Der Junge vom Bahnhofs-(Zoo)

Als ich das Taxi verließ und mich mit großen Schritten der Eingangshalle nähere, verbreitet sich ein Glücksgefühl in mir, dass ich obgleich all der ausgedachten Hindernisse und Missgeschicke, alleine "ok bis auf die Hilfe des Taxis" zum Bahnhof geschafft habe. Dieses kurz aufschäumende Gefühl wird jedoch raschesten beendet, als ich auf eine verschlossene Eingangstüre treffe. Nun konnte Sascha endlich beweisen welche Fähigkeiten alle in ihm stecken. Sascha so hieß mein Taxifahrer, mit dem ich ein Interessantes Gespräch auf der kurzen fahrt vom Flughafen zum Bahnhof hatte. Ich weiß nicht ob der Grund jener war, dass ich Österreicher war, oder das ich über die Organisation der Caritas als freiwilliger Helfer in Armenien bin, jedoch versuchte er sofort in seinem sagen wir Akzent-reichen Deutsch erklären, dass er sofort mit nach Österreich oder Deutschland kommen will und er so gerne dort arbeiten würde. Weiters lasst euch allen sagen, egal wie nett jemand ist, gebt niemals einen Armenier der ein wenig Deutsch kann eure Telefonnummer, sonnst werdet Ihr im laufe der nächsten Tage und Wochen vorwurfsvolle SMS erhalten, wieso man keine Zeit für seinen Armenischen "BESTEN"-Freund hat. Also nun konnte Sascha beweisen was in ihm steckt, und wahrhaftig konnte er es erreichen, dass mir schon nach wenigen Minuten die Türe geöffnet wurde.

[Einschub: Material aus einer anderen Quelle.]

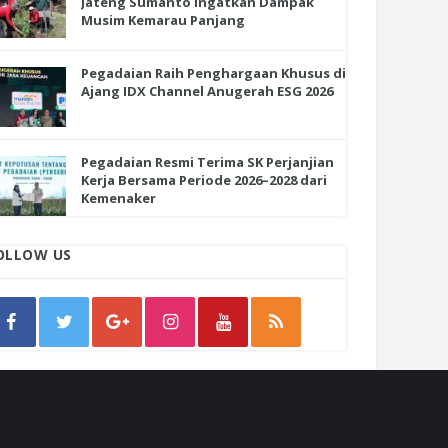
Jateng Sumanto Ingatkan Dampak
Musim Kemarau Panjang
Pegadaian Raih Penghargaan Khusus di
Ajang IDX Channel Anugerah ESG 2026
Pegadaian Resmi Terima SK Perjanjian
Kerja Bersama Periode 2026–2028 dari
Kemenaker
OLLOW US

Nun nach dem ersten Anruf mit meiner Prinzessin in der Heimat, sowie einem naja sagen wir einmal etwas dürftigen Abenteuer eines Loches im Untergrund eines Marktes, das wie es aussieht wirklich als Toilette genutzt wird, und noch dazu eine Klo- Dame danach Geld verlangt, ging es endlich los mit dem Zug in meine mehr-monatliche Destination: GJUMRI.

der VERSPERRTE BAHNHOF!!!

der VERSPERRTE BAHNHOF!!!

DIE UNION LÄSST GRÜSSEN!!

DIE UNION LÄSST GRÜSSEN!!

nachdem sie mich tausende male fotografiert haben, habe ich zurück geschlagen .......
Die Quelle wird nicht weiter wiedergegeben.